Des grands noms du passé, mais aussi de nombreux objets, des valises anciennes aux éventails de toutes les époques, en passant par les vêtements, les tire-bouchons et les vieilles serrures, l'Hôtel Metropole, qui appartient désormais à la famille d'hôteliers Beggiato, possède une collection d'antiquités diverses qui attire de nombreux passionnés et curieux.
"L'une des plus belles histoires liées au Metropole de Venise est qu'il faisait autrefois partie de l'Istituto della Pietà, dont il conserve encore d'importantes traces", révèle Spada. "Sur un côté de l'hôtel, en effet, on trouve encore la porte dite "des Innocents", qui était utilisée par les parents qui abandonnaient anonymement leurs enfants en les déposant à l'intérieur. Puis, lorsqu'une cloche sonnait, ils avaient tout le temps de partir anonymement. De plus, les données historiques indiquent que la chapelle dans laquelle Vivaldi enseignait aux putte da coro au début du dix-huitième siècle était autrefois installée dans ce qui est aujourd'hui le bar de l'hôtel".

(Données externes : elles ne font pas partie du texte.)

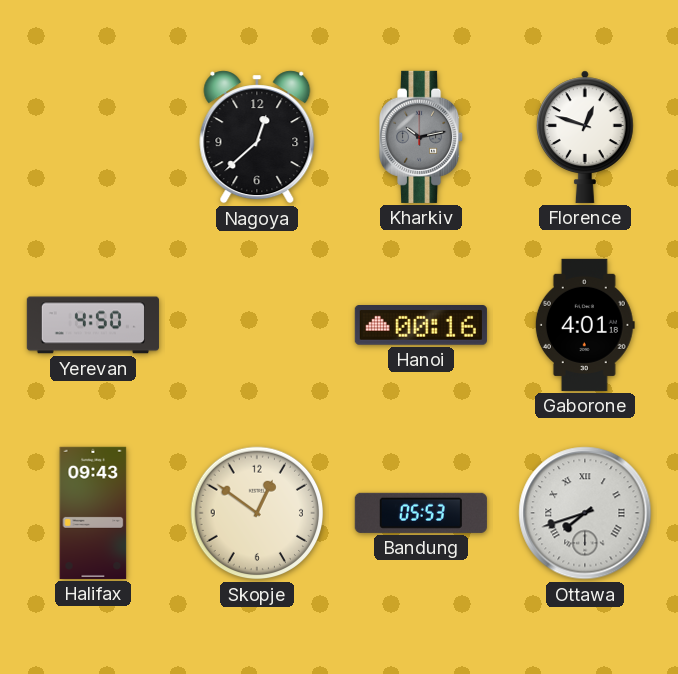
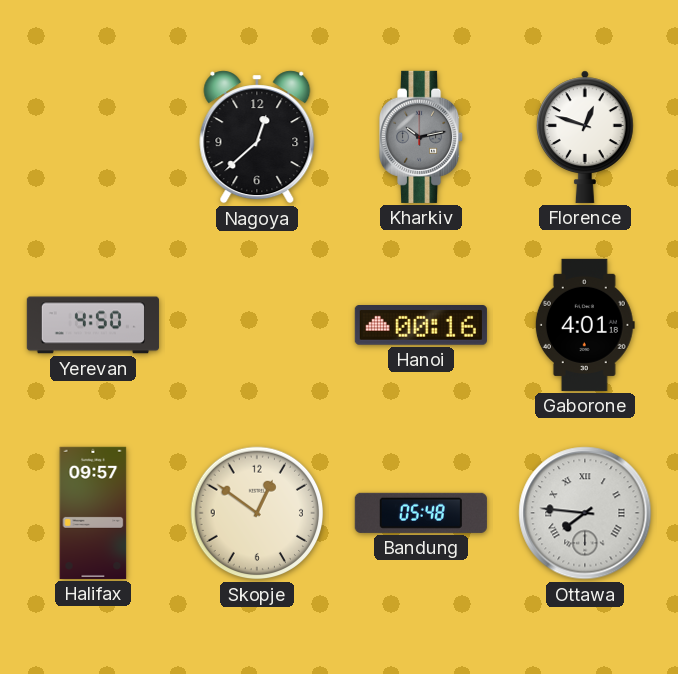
Halifax: 09:43 -> 09:57
Bandung: 05:53 -> 05:48
Ottawa: 7:42 -> 7:46
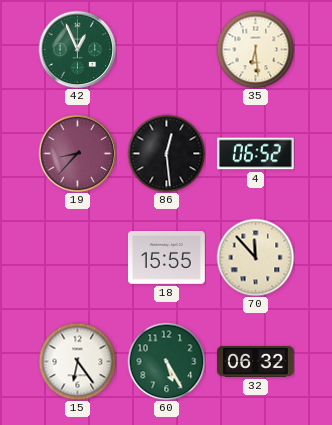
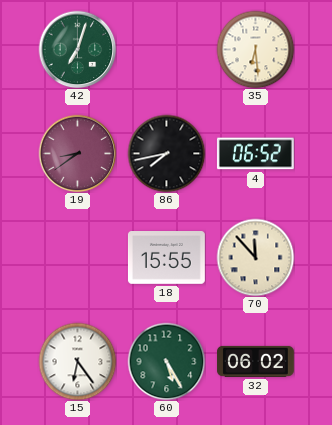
42: 12:56 -> 7:03
19: 8:37 -> 8:39
86: 12:29 -> 7:43
32: 06:32 -> 06:02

En poursuivant notre promenade le long de la riva degli Schiavoni, auprès de San Zaccaria, nous découvrons d'autres récits de voyage et des trésors cachés. Il suffit de tourner notre regard vers un palais blanc, juste en face du monument dédié au roi italien Victor-Emmanuel II, et de nous approcher de son entrée pour trouver d'autres traces de voyageurs importants. Nous sommes à l'Hôtel Londra Palace, une structure du dix-neuvième siècle qui portait à l'origine le nom d'Hôtel d'Angleterre et qui porte encore la trace du passage de noms illustres.

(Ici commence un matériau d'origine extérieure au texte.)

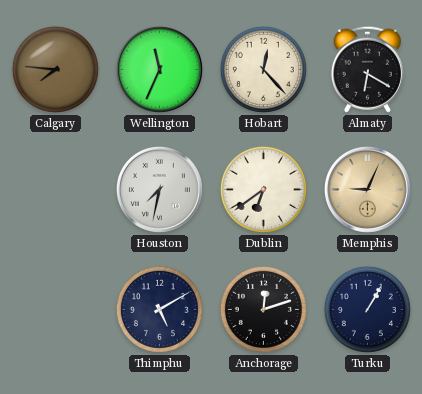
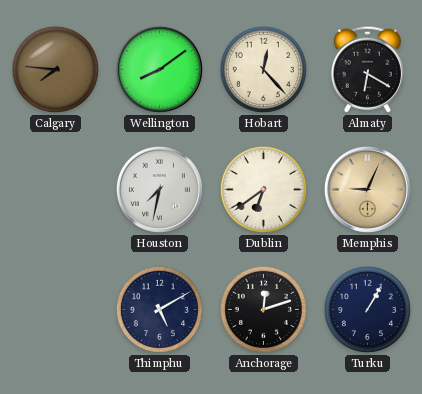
Wellington: 11:34 -> 8:09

"À l'entrée de l'hôtel, il y a deux statues de lions très intéressantes", commente Alessandro Spada, "l'une représente le lion de Saint-Marc et est dédiée à Venise, et l'autre est le lion d'Angleterre avec une dédicace spéciale au pays qui dans le passé a donné son nom à l'hôtel. Les deux lions sont également représentés à l'intérieur de l'hôtel, en mosaïque, à l'entrée du restaurant. En outre, c'est dans le hall de cet hôtel que Tchaïkovski a composé sa quatrième symphonie, initialement intitulée Deux Lions en l'honneur des statues qui l'ont inspiré. Aujourd'hui encore, vous pouvez lire une partie de cette symphonie sur un mur du hall d'entrée de l'hôtel".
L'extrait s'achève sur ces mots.